As voters increasingly place a higher premium on authenticity, it’s hard to dispute the consistency of Sanders’ message over the years. Listen to his November 15, 1991 lecture at Harvard—recorded just a year after he first won his seat in Congress—and you’ll find few changes to his rhetoric.

President Donald Trump has replaced George H. W. Bush, and Sanders’ frantic farrago of figures and percentages has been updated to reflect an even wider gap between the haves and have-nots. But overall, the song remains the same.

“What is going on to a large degree in this country is the enormity of the problems are [sic] being swept underneath the rug, and there is not serious debate. And what are the ramifications of that?” Sanders said. “The ramifications of that process both by the Democratic and Republican Party and the mass media is that tens of millions of people in this country now have given up on politics, have very little belief that the government is capable of resolving the enormous problems facing this country.”

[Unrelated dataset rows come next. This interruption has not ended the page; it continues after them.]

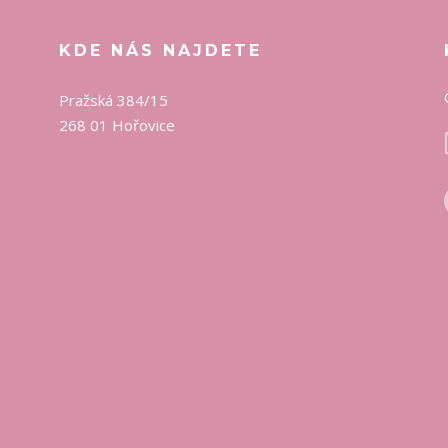
KDE NÁS NAJDETE
Pražská 384/15
268 01 Hořovice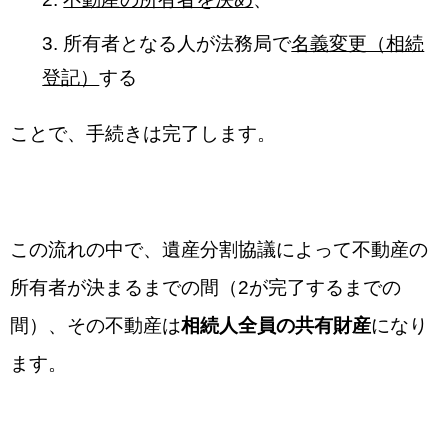
所有者となる人が法務局で
名義変更（相続
登記）
する
ことで、手続きは完了します。
この流れの中で、遺産分割協議によって不動産の
所有者が決まるまでの間（2が完了するまでの
間）、その不動産は
相続人全員の共有財産
になり
ます。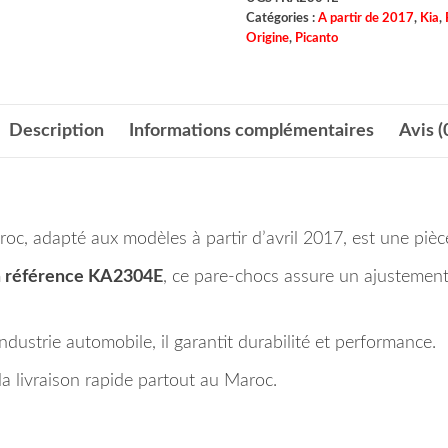
Catégories :
A partir de 2017
,
Kia
,
Origine
,
Picanto
Description
Informations complémentaires
Avis (
c, adapté aux modèles à partir d’avril 2017, est une pièce
a référence KA2304E
, ce pare-chocs assure un ajustement
dustrie automobile, il garantit durabilité et performance.
 livraison rapide partout au Maroc.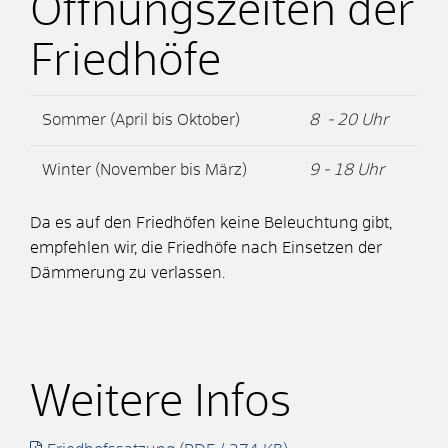
Öffnungszeiten der
Friedhöfe
Sommer (April bis Oktober)
8 - 20 Uhr
Winter (November bis März)
9 - 18 Uhr
Da es auf den Friedhöfen keine Beleuchtung gibt,
empfehlen wir, die Friedhöfe nach Einsetzen der
Dämmerung zu verlassen.
Weitere Infos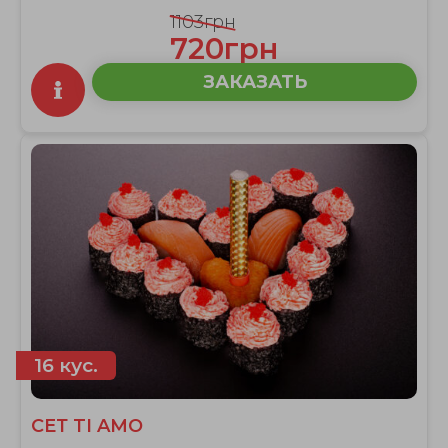
1103грн
720грн
ЗАКАЗАТЬ
16 кус.
СЕТ TI AMO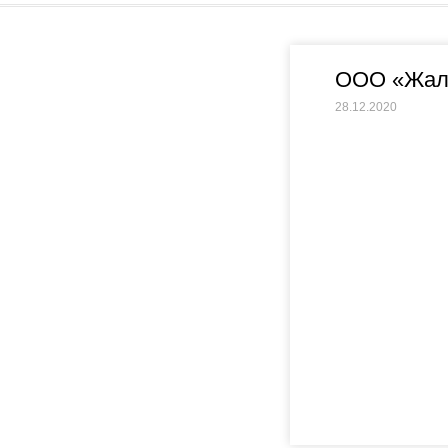
ООО «Жал
28.12.2020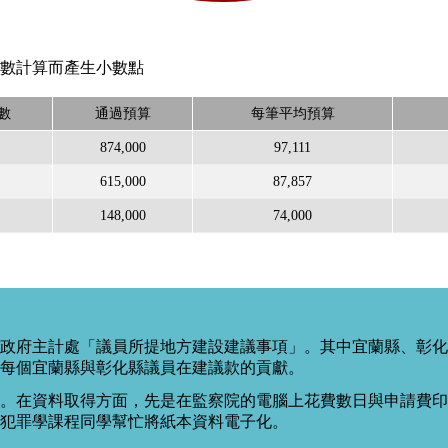
數計算而產生小數點
數
通過預算
每筆平均預算
874,000
97,111
615,000
87,857
148,000
74,000
政府主計處「議員所提地方建設建議事項」。其中宜蘭縣、彰化
每個宜蘭縣與彰化縣議員在建議款的貢獻。
。在資料取得方面，先是在監察院的電腦上花費數日與申請費印出
度犯罪學課程同學幫忙將紙本資料電子化。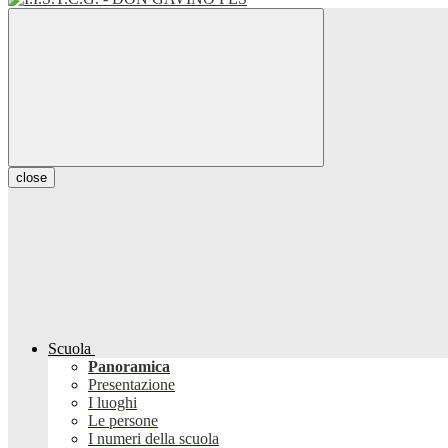
close
Scuola
Panoramica
Presentazione
I luoghi
Le persone
I numeri della scuola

The apathy Sanders describes manifested in the lowest voter turnout in two decades in 2016, with just 55 percent of voting-age citizens casting a ballot in the first presidential election without the full protections of the Voting Rights Act.

“Not only is that a disaster onto itself, but it lays the groundwork for demagoguery and the likes of the David Dukes of this world, who say, ‘Do you have problems?’ And people say, ‘Yeah, we’ve got a lot of problems.’ ‘Well the answer is, it’s blacks, it’s Jews, welfare recipients.’ ‘Oh, is that the answer? Okay Dave, we’re with you.'”

Duke, the former Ku Klux Klan grand wizard and Holocaust denier, has been one of Trump’s most vocal supporters. (Trump later disavowed Duke and the KKK.) Sanders’ lecture in Cambridge came one day before Duke garnered nearly 39 percent of the vote in the Louisiana gubernatorial runoff.

“One has the right to lay the fault for the creation of the David Dukes of the world—and he will not be the last—on the shoulders of government, the Congress, the president, state governments who are not addressing the major problems facing this country, and are creating a situation where most people are giving up on the political process,” Sanders said.

In an interview included on PM Press‘ recording of his lecture, released last year, Sanders took aim at the mass media for failing to reflect the decline in the standard of living of working-class Americans, creating a sense of alienation. The lack of progressive viewpoints in mass media and its corporate ownership are hardly a coincidence, Sanders argues.

“The American people do not have the opportunity, to see on television, their own reality,” Sanders said. “Tens of millions of people, in very deep trouble right now, they say, ‘Must be me. Gee, the president says we’re not in a recession. If I could only lift myself up on my bootstraps. Must be my problem. I don’t know what I’m not feeling better.'”

“And they don’t understand that they’re not allowed to learn that their problems—whether it’s they can’t afford healthcare, how they’re treated on the job—are shared by the vast majority of the people. That’s the secret. We don’t talk about it. It’s not just your problem; tens of millions of Americans also have that problem.”

In retrospect, the early ’90s were a politically charged time on Harvard’s campus. A year prior to Sanders’ visit, a 28-year-old Barack Obama addressed a protest at Harvard Law School, where he (and Trump’s Supreme Court pick Neil Gorsuch) graduated in 1991.